Plot: Everyone knows the “Chosen Ones” of YA Fiction: Harry Potter, Katniss Everdeen, Percy Jackson, Tris Prior among others. You know. The ones who carry the heavy burden of saving the world. But have you ever wondered what was happening in the lives of everyone else while these epic battles were taking place? With “The Rest of Us Just Live Here”, Patrick Ness pays tribute to all the ordinary teenagers living in a “Chosen One’s” world. And you know what? We “normals” might not have special abilities, but it turns out we can be pretty extraordinary nonetheless.
Chapter the Fifteenth: While the the “indies” aka the Chosen Ones are busy battling the latest threat to earth, Mikey is relaying his fears to Jared after the latest fight resulted in a massive explosion at a concert that he and Mel had brought their younger sister Meredith to. The ever practical Jared tries to allay his fears:
Jared: “Listen to me,” he says, sounding angry. “We’ve got the prom, we’ve got graduation, we’ve got the summer. Then everything changes. Are you going to live all that time until we go, afraid?”
Jared: “Please don’t.” He’s still weirdly angry. “Not everyone has to be the Chosen One. Not everyone has to be the guy who saves the world. Most people just have to live their lives the best they can, doing the things that are great for them, having great friends, trying to make their lives better, loving people properly. All the while knowing that the world makes no sense but trying to find a way to be happy anyway.”

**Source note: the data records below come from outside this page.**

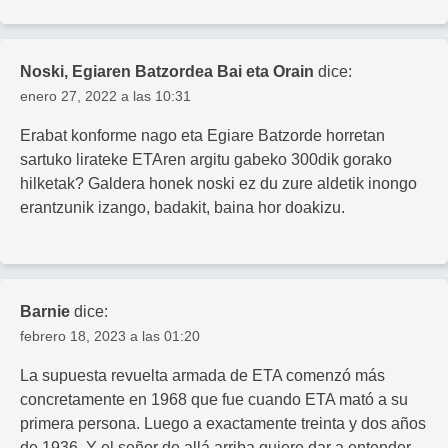
Noski, Egiaren Batzordea Bai eta Orain
dice:
enero 27, 2022 a las 10:31
Erabat konforme nago eta Egiare Batzorde horretan
sartuko lirateke ETAren argitu gabeko 300dik gorako
hilketak? Galdera honek noski ez du zure aldetik inongo
erantzunik izango, badakit, baina hor doakizu.
Barnie
dice:
febrero 18, 2023 a las 01:20
La supuesta revuelta armada de ETA comenzó más
concretamente en 1968 que fue cuando ETA mató a su
primera persona. Luego a exactamente treinta y dos años
de 1936. Y el señor de allá arriba quiere dar a entender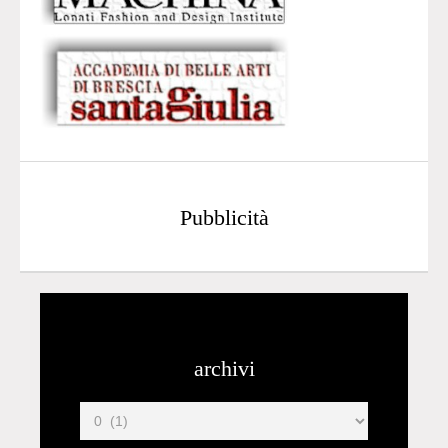
Pubblicità
archivi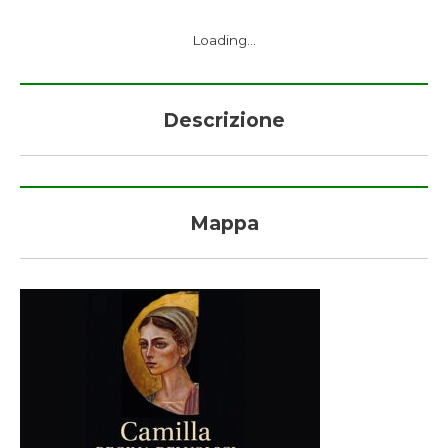
Loading...
Descrizione
Mappa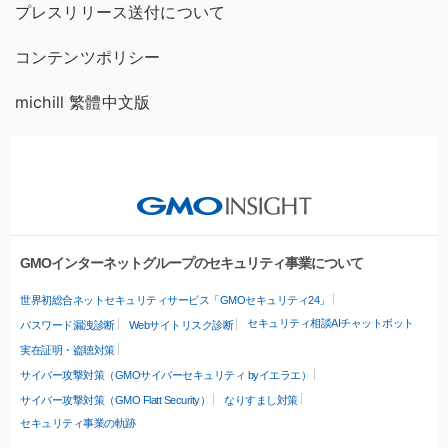
プレスリリース送付について
コンテンツポリシー
michill 繁體中文版
GMOインターネットグループのセキュリティ事業について
世界初総合ネットセキュリティサービス「GMOセキュリティ24」
セキュリティ相談AIチャットボット
パスワード漏洩診断
Webサイトリスク診断
実在証明・盗聴対策
サイバー攻撃対策（GMOサイバーセキュリティ byイエラエ）
サイバー攻撃対策（GMO Flatt Security）
なりすまし対策
セキュリティ事業の軌跡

Why It Matters: This one exchange between two friends perfectly sums up an entire book whose characters leap off the page and at times seem to be writing their own stories. While these epic battles are taking place (which the reader just gets a peek at in short paragraphs at the beginning of each chapter), Mikey, Mel, and their friends are just trying to get through life as best as they can. Sure there are issues: Mel’s eating disorder, Mikey’s OCD , Jared trying to adapt to his powers and what’s expected of him, etc. but surprisingly this isn’t an issue-driven book. Rather, it’s a story about friendship, family, growing up, and discovering yourself in a sometimes scary and complex world. And finally it poses the question that maybe, just maybe, being the Chosen One is actually more normal than just trying to exist as nothing special at all.